• [Work request]
Give the number of lines in the data below that contain "PESEL", with no other words.

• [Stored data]
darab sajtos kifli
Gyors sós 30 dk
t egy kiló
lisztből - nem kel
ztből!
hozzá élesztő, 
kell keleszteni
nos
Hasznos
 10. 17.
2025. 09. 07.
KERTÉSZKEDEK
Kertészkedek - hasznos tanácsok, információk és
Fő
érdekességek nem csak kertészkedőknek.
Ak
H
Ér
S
==
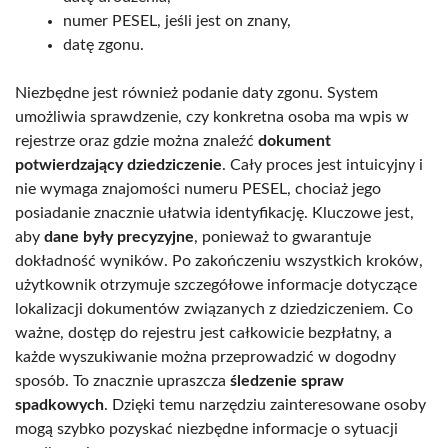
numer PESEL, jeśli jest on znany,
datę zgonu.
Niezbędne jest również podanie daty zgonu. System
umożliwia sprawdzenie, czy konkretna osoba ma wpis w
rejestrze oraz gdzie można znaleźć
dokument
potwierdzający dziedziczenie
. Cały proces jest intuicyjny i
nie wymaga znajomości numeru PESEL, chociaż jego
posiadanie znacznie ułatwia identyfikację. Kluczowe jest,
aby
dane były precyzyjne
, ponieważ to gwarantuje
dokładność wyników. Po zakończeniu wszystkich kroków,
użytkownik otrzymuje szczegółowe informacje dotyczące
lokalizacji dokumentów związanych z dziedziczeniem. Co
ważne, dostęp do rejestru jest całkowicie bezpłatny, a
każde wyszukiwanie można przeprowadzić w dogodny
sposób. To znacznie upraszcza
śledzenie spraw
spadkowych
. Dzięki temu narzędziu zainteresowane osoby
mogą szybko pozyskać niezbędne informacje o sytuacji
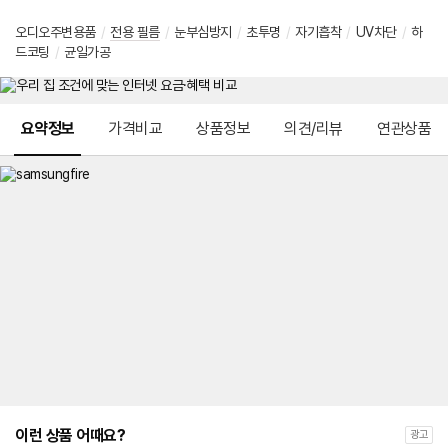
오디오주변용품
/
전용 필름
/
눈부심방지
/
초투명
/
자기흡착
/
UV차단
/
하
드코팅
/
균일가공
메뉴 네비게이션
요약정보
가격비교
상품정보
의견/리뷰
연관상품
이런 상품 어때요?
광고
* * *
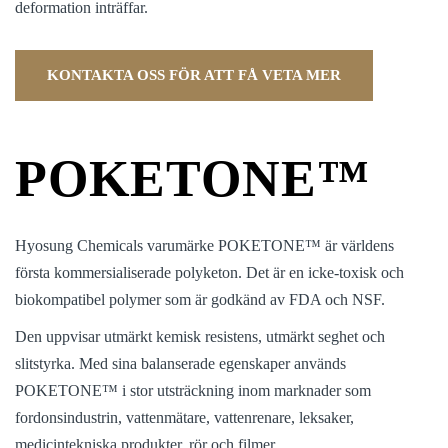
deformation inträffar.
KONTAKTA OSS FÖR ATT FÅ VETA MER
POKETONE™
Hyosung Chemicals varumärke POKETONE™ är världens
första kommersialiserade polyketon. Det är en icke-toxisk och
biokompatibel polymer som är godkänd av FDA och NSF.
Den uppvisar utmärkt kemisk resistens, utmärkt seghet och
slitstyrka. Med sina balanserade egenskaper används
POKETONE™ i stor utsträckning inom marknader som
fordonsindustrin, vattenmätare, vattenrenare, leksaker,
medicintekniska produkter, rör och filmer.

• [Response area]
2